Pie de Limon consists of 3 layers. A base made from crushed biscuits and butter, although pastry is used instead equally as much; a layer of a smooth, sweet, but tangy, lemon curd-y filling; and finally a fluffy meringue topping, usually toasted on top with a blowtorch perhaps or popped briefly in the oven.
I do have to point out briefly that in the UK, and other countries too, they make the pie with lemons (kind of obvious, no?), but here in Peru they make it with limon. Limon is a small citrus fruit with it’s closest comparison being a Key Lime. The taste is slightly different, but to be honest it’s not a giant leap away.

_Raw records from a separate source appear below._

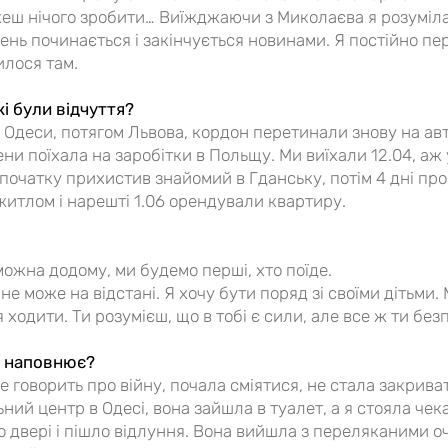
ожеш нічого зробити… Виїжджаючи з Миколаєва я розуміла
ень починається і закінчується новинами. Я постійно пе
илося там.
кі були відчуття?
Одеси, потягом Львова, кордон перетинали знову на авто
ени поїхала на заробітки в Польщу. Ми виїхали 12.04, аж 
початку прихистив знайомий в Гданську, потім 4 дні про
 житлом і нарешті 1.06 орендували квартиру.
можна додому, ми будемо перші, хто поїде.
 не може на відстані. Я хочу бути поряд зі своїми дітьми
я ходити. Ти розумієш, що в тобі є сили, але все ж ти бе
е наповнює?
говорить про війну, почала сміятися, не стала закривати
ьний центр в Одесі, вона зайшла в туалет, а я стояла ч
двері і пішло відлуння. Вона вийшла з переляканими очи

Pie de Limon is super tasty if you make it correctly and that means all 3 layers of equal tastiness. In my pie vision, for example, I hate a crispy meringue or a lemon layer that tastes too much of condensed milk. I’m not sure why condensed milk is often used as an ingredient here in Peru for this part of the pie, I’m pretty sure lemon curd does not include condensed milk. Actually I’m convinced it does not include condensed milk. Please stop this madness.
Also, I would always recommend having a slice cut from a larger pie as opposed to individual tartlets. The filling to base ratio is much better in a slice and you usually get a whole heap more of meringue. I’ve tried a few individual ones here in Lima and none have been as satisfying as a giant slice.
A good Pie de Limon is a happy thing.